Tak sedikit yang makin ragu dengan Ahok, khususnya karena rangkaian penggusuran dan proyek reklamasi yang terus ia galakkan. Tetapi “kalau bukan Ahok siapa lagi?”
Gerakan sosial Indonesia bukannya tidak memiliki figur-figur progresif. Tetapi mereka belum bisa bicara mewakili seluruh persoalan orang-orang Jakarta. Politik gerakan Indonesia disegmentasi berbasis sektor, yang tidak serta merta saling tahu dan mengerti derita sektor lainnya, atau derita manusia-manusia ‘non sektor’, yang juga tertindas dan dirugikan dalam level yang beragam.
Kelas menengah dibuat pening dengan persoalan hak-hak konsumen, sementara kelas bawah dibuat marah dengan upah yang makin tak menjangkau harga kebutuhan hidup. Orang-orang kantoran dibuat pusing dengan rutinnya kemacetan, sementara orang-orang pabrikan dipaksa menyesuaikan diri dengan PHK perusahaan. Anak-anak muda tercerahkan dibuat kesal dengan gaya kepemimpinan elitis para pejabat, sementara yang menganggur di gang-gang jadi sasaran rekrut komunitas akhirat yang merasa paling benar.
Kita membutuhkan orang-orang progresif yang bisa kreatif bicara pada khalayak, bukan pada jajaran dan lingkungannya sendiri. Bisa memosisikan kritik dan atau kemarahan pada yang paling utama menghambat pengembangan kekuatan kolektif rakyat, bukan mengecilkan potensi penyatuannya. Kekurangan infrastruktur dalam politik riil itu banyak sekali, tetapi mengonsolidasikan kelebihannya jauh lebih penting untuk dipusingkan.
Mengakui masih banyaknya orang-orang yang terpikat gaya Ahok di Jakarta, tidak sama dengan menyerahkan kepemimpinan padanya; memegang prinsip bahwa Jakarta butuh pemimpin baru demi kota yang melayani dan melindungi sesama, berbeda dengan malas tahu dan ogah kompromi. Ukurannya bukan pada keharusan dan keinginan sendiri, tetapi peluang memajukan kekuatan kolektif.

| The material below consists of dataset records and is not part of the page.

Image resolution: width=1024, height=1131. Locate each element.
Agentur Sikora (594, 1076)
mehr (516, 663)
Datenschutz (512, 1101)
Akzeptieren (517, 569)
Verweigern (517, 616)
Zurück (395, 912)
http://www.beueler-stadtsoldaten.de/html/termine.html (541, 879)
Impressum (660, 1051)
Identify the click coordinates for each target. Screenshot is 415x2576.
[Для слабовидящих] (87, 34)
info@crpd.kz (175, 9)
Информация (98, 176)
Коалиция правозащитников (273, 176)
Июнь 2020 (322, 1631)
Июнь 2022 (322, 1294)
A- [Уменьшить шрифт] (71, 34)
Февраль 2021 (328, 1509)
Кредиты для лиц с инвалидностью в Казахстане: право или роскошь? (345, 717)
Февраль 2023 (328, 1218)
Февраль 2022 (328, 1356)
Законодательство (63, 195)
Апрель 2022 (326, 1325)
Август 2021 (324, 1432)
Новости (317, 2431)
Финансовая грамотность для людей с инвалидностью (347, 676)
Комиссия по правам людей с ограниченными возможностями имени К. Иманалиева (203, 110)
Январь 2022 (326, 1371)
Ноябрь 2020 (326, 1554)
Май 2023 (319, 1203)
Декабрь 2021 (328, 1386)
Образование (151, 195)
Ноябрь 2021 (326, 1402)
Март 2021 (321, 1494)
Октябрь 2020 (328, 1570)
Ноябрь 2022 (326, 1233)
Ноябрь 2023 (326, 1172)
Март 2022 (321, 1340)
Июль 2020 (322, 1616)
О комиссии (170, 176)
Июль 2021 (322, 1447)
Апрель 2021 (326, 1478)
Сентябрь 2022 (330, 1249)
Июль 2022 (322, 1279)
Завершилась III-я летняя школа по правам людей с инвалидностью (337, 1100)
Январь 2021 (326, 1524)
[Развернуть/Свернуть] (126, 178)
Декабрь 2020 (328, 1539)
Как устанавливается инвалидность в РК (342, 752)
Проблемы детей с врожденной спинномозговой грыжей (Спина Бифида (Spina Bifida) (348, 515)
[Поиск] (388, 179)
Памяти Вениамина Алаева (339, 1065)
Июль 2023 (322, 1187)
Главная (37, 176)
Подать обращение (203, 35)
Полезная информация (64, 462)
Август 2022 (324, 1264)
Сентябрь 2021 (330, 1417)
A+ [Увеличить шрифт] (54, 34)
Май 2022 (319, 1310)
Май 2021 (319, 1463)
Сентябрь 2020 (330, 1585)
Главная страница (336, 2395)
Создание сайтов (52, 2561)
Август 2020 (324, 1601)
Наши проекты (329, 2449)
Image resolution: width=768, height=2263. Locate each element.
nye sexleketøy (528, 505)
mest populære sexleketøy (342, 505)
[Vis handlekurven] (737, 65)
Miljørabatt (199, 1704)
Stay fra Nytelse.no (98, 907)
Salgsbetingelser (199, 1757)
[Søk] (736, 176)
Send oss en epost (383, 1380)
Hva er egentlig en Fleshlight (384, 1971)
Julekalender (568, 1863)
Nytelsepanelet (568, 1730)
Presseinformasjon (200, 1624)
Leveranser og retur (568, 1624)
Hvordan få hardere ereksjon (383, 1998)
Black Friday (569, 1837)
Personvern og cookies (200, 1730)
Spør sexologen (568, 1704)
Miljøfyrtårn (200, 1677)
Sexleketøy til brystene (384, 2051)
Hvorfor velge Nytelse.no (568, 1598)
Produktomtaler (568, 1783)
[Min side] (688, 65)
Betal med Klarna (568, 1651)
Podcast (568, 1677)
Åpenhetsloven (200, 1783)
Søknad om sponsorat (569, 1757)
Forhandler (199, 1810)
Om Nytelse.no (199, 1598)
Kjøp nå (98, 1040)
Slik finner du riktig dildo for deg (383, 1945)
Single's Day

Siapapun figur progresif bagian atau pendukung gerakan sosial yang berencana maju menandingi Ahok nanti, baik didukung secara organisasional maupun perorangan. Bukan untuk memenangkan pertempuran hari ini (baca: 2017), melainkan tabungan untuk pertempuran masa depan. Figur yang konsisten di garis massa (baca: bersuara, membela dan bersama derita mayoritas massa) dan piawai berbicara pada beragam jenis massa adalah harapan bagi perubahan.